● **What you are asked to do**
The answer must reproduce the listing exactly, with every picture left out.

● **Provided data**
[Start of Attachment]

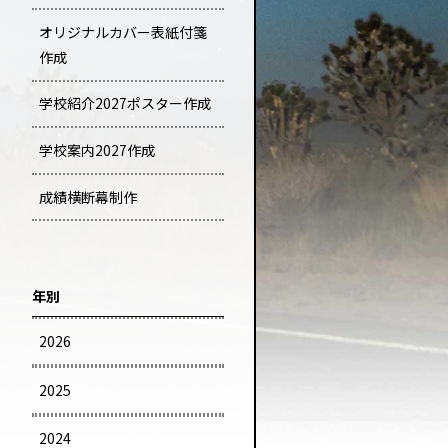
オリジナルカバー表紙付箋
作成
学校紹介2027ポスター作成
学校案内2027作成
成績横断幕制作
年別
2026
2025
2024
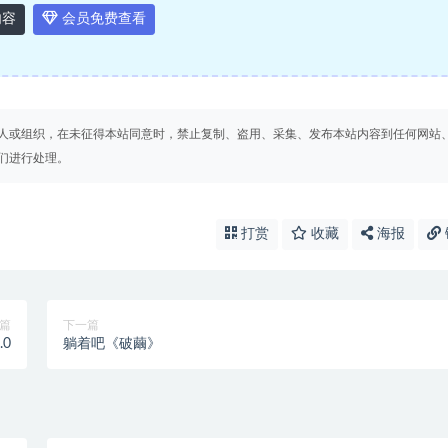
内容
会员免费查看
人或组织，在未征得本站同意时，禁止复制、盗用、采集、发布本站内容到任何网站
们进行处理。
打赏
收藏
海报
篇
下一篇
0
躺着吧《破繭》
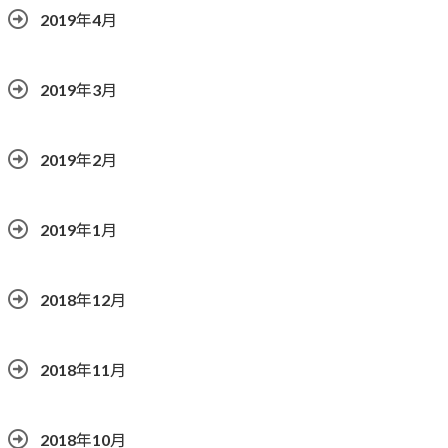
2019年4月
2019年3月
2019年2月
2019年1月
2018年12月
2018年11月
2018年10月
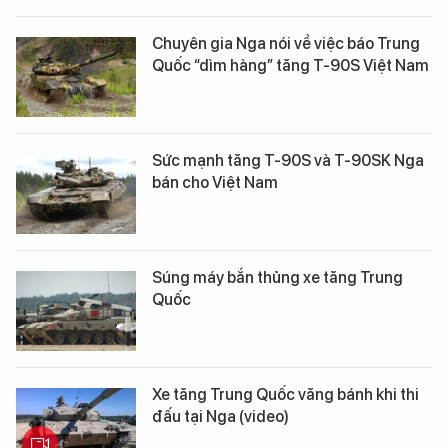
Chuyên gia Nga nói về việc báo Trung
Quốc “dìm hàng” tăng Т-90S Việt Nam
Sức mạnh tăng T-90S và T-90SK Nga
bán cho Việt Nam
Súng máy bắn thủng xe tăng Trung
Quốc
Xe tăng Trung Quốc văng bánh khi thi
đấu tại Nga (video)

[End of Attachment]

● **Response to the task**
オリジナルカバー表紙付箋
作成
学校紹介2027ポスター作成
学校案内2027作成
成績横断幕制作
年別
2026
2025
2024
内容
会员免费查看
人或组织，在未征得本站同意时，禁止复制、盗用、采集、发布本站内容到任何网站
们进行处理。
打赏
收藏
海报
篇
下一篇
0
躺着吧《破繭》
2019年4月
2019年3月
2019年2月
2019年1月
2018年12月
2018年11月
2018年10月
Chuyên gia Nga nói về việc báo Trung
Quốc “dìm hàng” tăng Т-90S Việt Nam
Sức mạnh tăng T-90S và T-90SK Nga
bán cho Việt Nam
Súng máy bắn thủng xe tăng Trung
Quốc
Xe tăng Trung Quốc văng bánh khi thi
đấu tại Nga (video)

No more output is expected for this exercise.